How do the lines below between the ones holding "Gode betragtninger om" and "За выбор места", inclusive, read? Give them again exactly, with no other lines.

======== DATASET EXCERPTS

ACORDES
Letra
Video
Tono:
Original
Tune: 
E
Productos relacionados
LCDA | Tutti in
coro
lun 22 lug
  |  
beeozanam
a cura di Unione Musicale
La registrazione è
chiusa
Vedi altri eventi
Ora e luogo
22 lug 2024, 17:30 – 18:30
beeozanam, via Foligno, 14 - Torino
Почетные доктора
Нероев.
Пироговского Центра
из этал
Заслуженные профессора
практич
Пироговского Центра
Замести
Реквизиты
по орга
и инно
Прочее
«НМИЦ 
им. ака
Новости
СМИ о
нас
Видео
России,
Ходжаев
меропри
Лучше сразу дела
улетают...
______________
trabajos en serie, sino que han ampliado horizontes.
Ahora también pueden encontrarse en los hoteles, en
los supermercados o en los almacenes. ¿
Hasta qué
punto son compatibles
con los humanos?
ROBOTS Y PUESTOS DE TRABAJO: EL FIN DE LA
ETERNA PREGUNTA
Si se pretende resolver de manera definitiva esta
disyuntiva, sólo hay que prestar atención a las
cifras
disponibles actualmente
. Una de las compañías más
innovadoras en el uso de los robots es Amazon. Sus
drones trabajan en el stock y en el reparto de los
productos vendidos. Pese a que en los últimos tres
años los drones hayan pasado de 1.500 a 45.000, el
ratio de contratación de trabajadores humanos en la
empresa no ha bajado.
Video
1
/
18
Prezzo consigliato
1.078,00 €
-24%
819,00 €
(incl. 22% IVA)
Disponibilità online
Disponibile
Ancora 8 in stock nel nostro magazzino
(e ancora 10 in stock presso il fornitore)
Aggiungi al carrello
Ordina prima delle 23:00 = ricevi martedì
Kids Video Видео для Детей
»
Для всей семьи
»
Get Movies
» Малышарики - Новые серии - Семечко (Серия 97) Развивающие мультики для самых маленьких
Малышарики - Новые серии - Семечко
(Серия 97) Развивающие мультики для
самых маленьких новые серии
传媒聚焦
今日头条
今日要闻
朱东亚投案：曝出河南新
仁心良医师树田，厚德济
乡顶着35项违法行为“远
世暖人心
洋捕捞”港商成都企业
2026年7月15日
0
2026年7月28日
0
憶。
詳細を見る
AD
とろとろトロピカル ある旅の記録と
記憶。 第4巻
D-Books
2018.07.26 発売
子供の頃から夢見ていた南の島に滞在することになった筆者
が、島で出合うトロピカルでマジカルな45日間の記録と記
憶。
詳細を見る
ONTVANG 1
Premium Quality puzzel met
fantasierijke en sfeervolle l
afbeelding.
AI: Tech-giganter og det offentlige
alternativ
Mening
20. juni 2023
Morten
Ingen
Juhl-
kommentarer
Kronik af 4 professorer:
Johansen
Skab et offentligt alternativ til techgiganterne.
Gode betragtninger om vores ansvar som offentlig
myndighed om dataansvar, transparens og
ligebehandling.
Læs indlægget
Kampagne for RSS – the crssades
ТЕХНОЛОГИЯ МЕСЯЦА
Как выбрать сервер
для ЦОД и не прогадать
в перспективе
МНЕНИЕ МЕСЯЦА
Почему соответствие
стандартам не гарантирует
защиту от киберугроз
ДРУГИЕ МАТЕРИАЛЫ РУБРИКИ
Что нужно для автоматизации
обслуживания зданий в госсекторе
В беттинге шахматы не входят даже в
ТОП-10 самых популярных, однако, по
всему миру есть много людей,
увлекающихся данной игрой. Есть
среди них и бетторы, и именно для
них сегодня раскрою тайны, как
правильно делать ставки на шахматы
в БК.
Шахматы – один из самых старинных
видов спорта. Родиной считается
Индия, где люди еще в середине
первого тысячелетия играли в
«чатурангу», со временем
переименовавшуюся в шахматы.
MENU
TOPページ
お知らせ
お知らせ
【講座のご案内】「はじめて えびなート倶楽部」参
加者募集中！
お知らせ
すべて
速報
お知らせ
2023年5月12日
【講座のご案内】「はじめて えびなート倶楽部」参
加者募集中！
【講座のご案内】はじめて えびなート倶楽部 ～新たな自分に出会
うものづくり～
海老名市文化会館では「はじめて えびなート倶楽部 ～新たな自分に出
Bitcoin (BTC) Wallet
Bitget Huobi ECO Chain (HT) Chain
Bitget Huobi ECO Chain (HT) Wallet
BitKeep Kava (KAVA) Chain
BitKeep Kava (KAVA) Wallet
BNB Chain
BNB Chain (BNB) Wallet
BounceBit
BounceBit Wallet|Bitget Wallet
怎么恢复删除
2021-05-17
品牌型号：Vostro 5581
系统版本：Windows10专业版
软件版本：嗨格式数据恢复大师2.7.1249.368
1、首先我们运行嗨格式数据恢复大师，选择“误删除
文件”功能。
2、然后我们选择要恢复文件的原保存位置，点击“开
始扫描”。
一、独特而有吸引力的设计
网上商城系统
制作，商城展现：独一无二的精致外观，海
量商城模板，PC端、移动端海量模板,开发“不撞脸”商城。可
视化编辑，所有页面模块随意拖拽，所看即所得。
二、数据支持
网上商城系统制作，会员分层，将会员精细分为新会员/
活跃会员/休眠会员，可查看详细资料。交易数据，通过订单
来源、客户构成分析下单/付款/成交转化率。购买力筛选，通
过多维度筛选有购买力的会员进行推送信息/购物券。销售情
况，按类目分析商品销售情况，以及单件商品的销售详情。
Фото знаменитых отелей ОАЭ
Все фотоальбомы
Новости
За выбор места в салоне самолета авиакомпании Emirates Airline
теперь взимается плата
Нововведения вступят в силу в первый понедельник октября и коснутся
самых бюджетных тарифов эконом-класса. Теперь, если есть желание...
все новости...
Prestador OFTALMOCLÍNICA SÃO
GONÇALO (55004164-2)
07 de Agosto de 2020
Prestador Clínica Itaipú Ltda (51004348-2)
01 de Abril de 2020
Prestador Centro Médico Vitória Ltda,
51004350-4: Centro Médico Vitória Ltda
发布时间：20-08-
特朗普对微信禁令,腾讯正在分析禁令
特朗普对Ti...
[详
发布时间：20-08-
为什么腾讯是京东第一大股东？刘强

================

EXERCISE SOLUTION:
Gode betragtninger om vores ansvar som offentlig
myndighed om dataansvar, transparens og
ligebehandling.
Læs indlægget
Kampagne for RSS – the crssades
ТЕХНОЛОГИЯ МЕСЯЦА
Как выбрать сервер
для ЦОД и не прогадать
в перспективе
МНЕНИЕ МЕСЯЦА
Почему соответствие
стандартам не гарантирует
защиту от киберугроз
ДРУГИЕ МАТЕРИАЛЫ РУБРИКИ
Что нужно для автоматизации
обслуживания зданий в госсекторе
В беттинге шахматы не входят даже в
ТОП-10 самых популярных, однако, по
всему миру есть много людей,
увлекающихся данной игрой. Есть
среди них и бетторы, и именно для
них сегодня раскрою тайны, как
правильно делать ставки на шахматы
в БК.
Шахматы – один из самых старинных
видов спорта. Родиной считается
Индия, где люди еще в середине
первого тысячелетия играли в
«чатурангу», со временем
переименовавшуюся в шахматы.
MENU
TOPページ
お知らせ
お知らせ
【講座のご案内】「はじめて えびなート倶楽部」参
加者募集中！
お知らせ
すべて
速報
お知らせ
2023年5月12日
【講座のご案内】「はじめて えびなート倶楽部」参
加者募集中！
【講座のご案内】はじめて えびなート倶楽部 ～新たな自分に出会
うものづくり～
海老名市文化会館では「はじめて えびなート倶楽部 ～新たな自分に出
Bitcoin (BTC) Wallet
Bitget Huobi ECO Chain (HT) Chain
Bitget Huobi ECO Chain (HT) Wallet
BitKeep Kava (KAVA) Chain
BitKeep Kava (KAVA) Wallet
BNB Chain
BNB Chain (BNB) Wallet
BounceBit
BounceBit Wallet|Bitget Wallet
怎么恢复删除
2021-05-17
品牌型号：Vostro 5581
系统版本：Windows10专业版
软件版本：嗨格式数据恢复大师2.7.1249.368
1、首先我们运行嗨格式数据恢复大师，选择“误删除
文件”功能。
2、然后我们选择要恢复文件的原保存位置，点击“开
始扫描”。
一、独特而有吸引力的设计
网上商城系统
制作，商城展现：独一无二的精致外观，海
量商城模板，PC端、移动端海量模板,开发“不撞脸”商城。可
视化编辑，所有页面模块随意拖拽，所看即所得。
二、数据支持
网上商城系统制作，会员分层，将会员精细分为新会员/
活跃会员/休眠会员，可查看详细资料。交易数据，通过订单
来源、客户构成分析下单/付款/成交转化率。购买力筛选，通
过多维度筛选有购买力的会员进行推送信息/购物券。销售情
况，按类目分析商品销售情况，以及单件商品的销售详情。
Фото знаменитых отелей ОАЭ
Все фотоальбомы
Новости
За выбор места в салоне самолета авиакомпании Emirates Airline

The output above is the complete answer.